Improved GUI Grounding via Iterative Narrowing

Anthony Nguyen
2024-11-18
Abstract:GUI grounding, the task of identifying a precise location on an interface image from a natural language query, plays a crucial role in enhancing the capabilities of Vision-Language Model (VLM) agents. While general VLMs, such as GPT-4V, demonstrate strong performance across various tasks, their proficiency in GUI grounding remains suboptimal. Recent studies have focused on fine-tuning these models specifically for one-shot GUI grounding, yielding significant improvements over baseline performance. We introduce a visual prompting framework called Iterative Narrowing (IN) to further enhance the performance of both general and fine-tuned models in GUI grounding. For evaluation, we tested our method on a comprehensive benchmark comprising different UI platforms.
Computer Vision and Pattern Recognition,Artificial Intelligence,Computation and Language
What problem does this paper attempt to address?

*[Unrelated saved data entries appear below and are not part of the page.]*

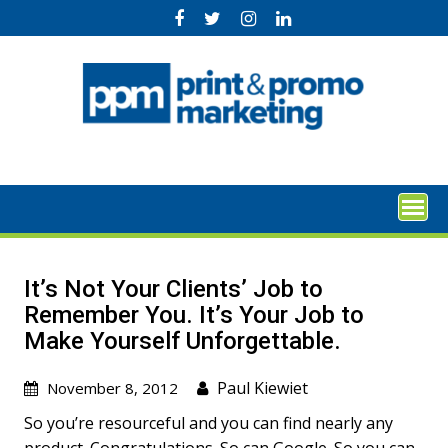
Skip
to
content
Itʼs Not Your Clientsʼ Job to
Remember You. Itʼs Your Job to
Make Yourself Unforgettable.
Paul Kiewiet
November 8, 2012
So youʼre resourceful and you can find nearly any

The problem that this paper attempts to solve is to improve the performance of Vision - Language Model (VLM) in GUI Grounding tasks. Specifically, GUI Grounding refers to precisely locating the position of target elements in a user - interface image according to natural - language queries. Although existing general VLMs (such as GPT - 4V) perform well in a variety of vision - language tasks, their performance in GUI Grounding tasks is still not satisfactory. To solve this problem, the author proposes a visual - prompt framework named **Iterative Narrowing (IN)**. This framework gradually improves the model's positioning accuracy of the target location by iteratively narrowing the prediction area. The specific methods are as follows: 1. **Initial prediction**: The model first predicts an initial position according to the input image and natural - language query. 2. **Iterative refinement**: Based on the initially predicted position, a new cropping area is generated and this area is used as the input for the next prediction. This process can be repeated multiple times, and each iteration will further narrow the prediction area, thereby gradually improving the prediction accuracy. 3. **Final prediction**: After the last iteration, the predicted coordinates are converted into coordinates relative to the original image as the final positioning result. To evaluate the effectiveness of this method, the author conducted tests on the ScreenSpot benchmark dataset. The results show that the Iterative Narrowing method can significantly improve the performance of multiple VLMs in GUI Grounding tasks, especially when dealing with general VLMs. However, this method has limitations when dealing with targets that need to rely on long - distance context information. Future work can focus on how to better maintain global and local context information. ### Summary The main contribution of this paper is the proposal of the Iterative Narrowing method, which effectively improves the performance of VLM in GUI Grounding tasks by iteratively narrowing the prediction area.